Correspondingly, the comparative overall disease and function analysis inferred the signature of oxidative stress inhibition to be orchestrated by proteins displaying an islet-promoting regulation in response to the in vivo environment (Figure 3D, red cassette). Moreover, an active glycolysis and oxygen consumption was also predicted based on the proteins belonging to this subset, strengthening the assertion of an improved energetic and metabolic status of the cells following transplantation (Figure 3D, yellow cassette). In contrast, the neurogenesis/neuritogenesis signature identified in the overall in vivo effect was not detected in the islet-promoting subset (Figure 3D, blue cassette), indicating that the proteins characterizing this signature do not contribute directly to the acquisition of an islet-like cell fate, rather fulfill a maintenance role required for the graft adaptation and survival in the transplantation niche.
Of note, Neuroendocrine convertase 1 (PCSK1, +24.30×, p = 0.0002) and 2 (PCSK2, +7.31×, p = 0.0073) the key neuroendocrine convertases responsible for insulin, glucagon and somatostatin processing were amongst the significantly upregulated proteins displaying a sustained islet-promoting regulation toward values presented in native islets. Similarly, the levels of SOD1 (superoxide dismutase 1, +2.372× p = 0.0177) and SOD2 (superoxide dismutase 2, +2.068×, p = 0.0074), essential for destructing superoxide radicals and maintaining the cell redox balance, displayed improved abundance levels, closer to the ones detected in human islets.
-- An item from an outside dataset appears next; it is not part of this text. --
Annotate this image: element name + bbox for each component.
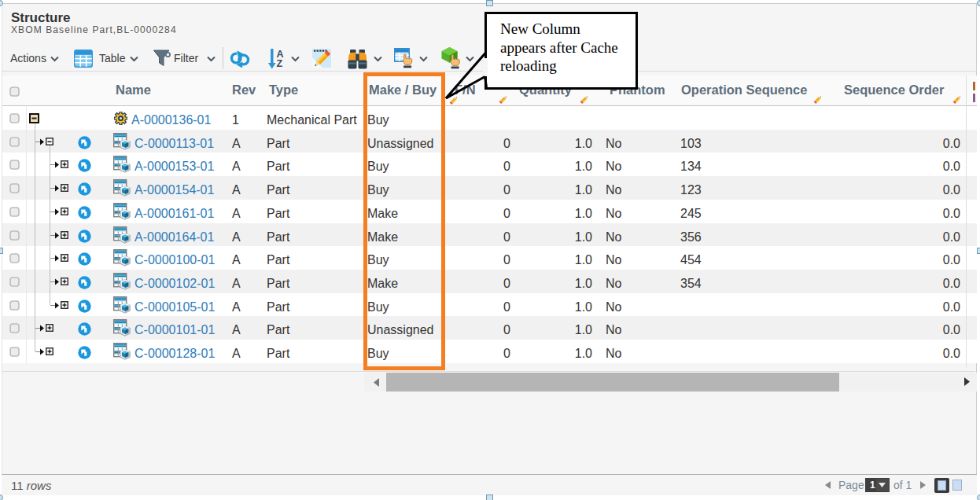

Finally, proteins involved in synthesis of reactive oxygen species, such as PIN1 (Peptidyl-prolyl cis-trans isomerase NIMA-interacting 1, −5.08×, p = 0.0007) and PXDN (Peroxidasin homolog, −6.05×, p = 0.0430) presented a steep decrease toward islet abundance levels following transplantation (Figure 3E).
Overall, these results suggest an improvement of the redox balance, glucose and energy metabolism in the transplanted cells in response to in vivo exposure. In contrast, other processes stimulated by the in vivo niche, such as neuritogenesis, do not follow a trend compatible to the islet cell fate acquisition, although they might, however, have an essential role in the graft survival.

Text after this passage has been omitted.